Hi David,
Good to hear things work now.
1) Technically, you can use the RdmaStorageTier "directly" with a SSD since
it allocates its data in "datapath" (and then mmaps it). Now this path is
typically a hugetlbfs but it can be a standard mount point. However, there
are a few drawbacks with this approach: all IO is buffered and you have no
control over when it is written to the SSD and since Rdma requires that all
memory is pinned you have to allocate as much memory as your SSD has. So
overall that is not really feasible.
My recommendation is to use the NVMf storage tier locally.
2) Correct, at the moment that is the only way you can do this: start
multiple instances of SPDK or use SPDK RAID0 if you just want to use
multiple devices in the same storage class.
FYI the shuffle plugin also supports configuring the storage class it should
write to: "spark.crail.shuffle.storageclass" (put into Spark config)
Regards,
Jonas
On Tue, 9 Jul 2019 01:05:37 +0000
David Crespi <david.cre...@storedgesystems.com> wrote:
HI,
Wanted to ask if there is a way of using local ssd via the
RdmaStorageTier, so a couple of question.
From the blog example there were these three classes.
crail@clustermaster:~$ cat $CRAIL_HOME/conf/slaves
clusternode1 -t org.apache.crail.storage.rdma.RdmaStorageTier -c 0
clusternode1 -t org.apache.crail.storage.nvmf.NvmfStorageTier -c 1
disaggnode -t org.apache.crail.storage.nvmf.NvmfStorageTier -c 2
1. Is there a way of using the RdmaStorageTier directly with a SSD
that is local to the server “clusternode1”?
Or is it that the local SSD has to be included into a NVMf subsystem
on that local server, thus the NvmfStorageTier
is used on that same server in order to access the SSD locally via
an nvmf subsystem.
1. I asked the question a few days ago about how to use the same
Subsystem NQN, which I can’t with a single
instance of SPDK. Is this how using the same a NQN is possible, that
different instances of SPDK would be used… one on each server (i.e.

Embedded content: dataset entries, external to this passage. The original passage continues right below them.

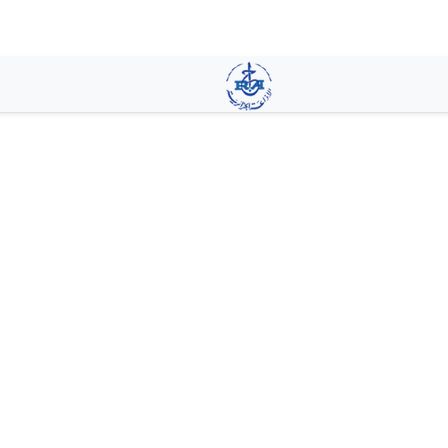
تجاوز
إلى
المحتوى
الرئيسي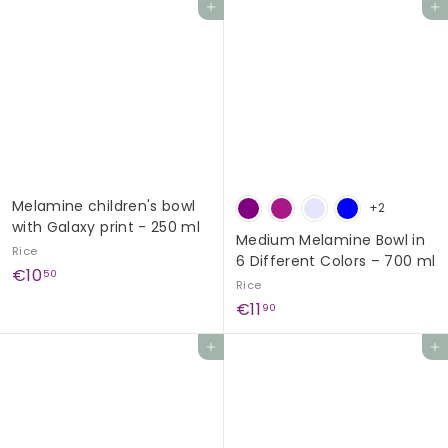
,
Add to cart
Add to cart
,
9
9
0
0
Melamine children's bowl
+2
with Galaxy print - 250 ml
Medium Melamine Bowl in
Rice
6 Different Colors – 700 ml
€
€10
50
Rice
1
€
€11
90
0
1
,
Add to cart
Add to cart
1
5
,
0
9
0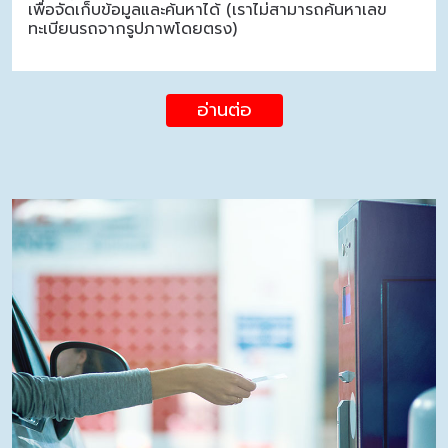
เพื่อจัดเก็บข้อมูลและค้นหาได้ (เราไม่สามารถค้นหาเลข
ทะเบียนรถจากรูปภาพโดยตรง)
อ่านต่อ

clusternode1 & clusternode2), each with their own “version” of that
same Subsystem?
BTW…
I have my environment all running now, and all in containers.
Everything appears to be working as advertised.
The spark shuffle seems to be filling up the memory tier, then
continuing on to the ssd tier. Haven’t done anything
over 300G yet, but it’s coming. I’m clarifying the above to be sure
I’m not missing out on one of the configs. I’m
currently also using HDFS for the tmp results as I currently only
have one instance of SPDK, so both
NVMf class 1 and 2 can’t exist for me (assuming the answers above
that is 😊).
Regards,
David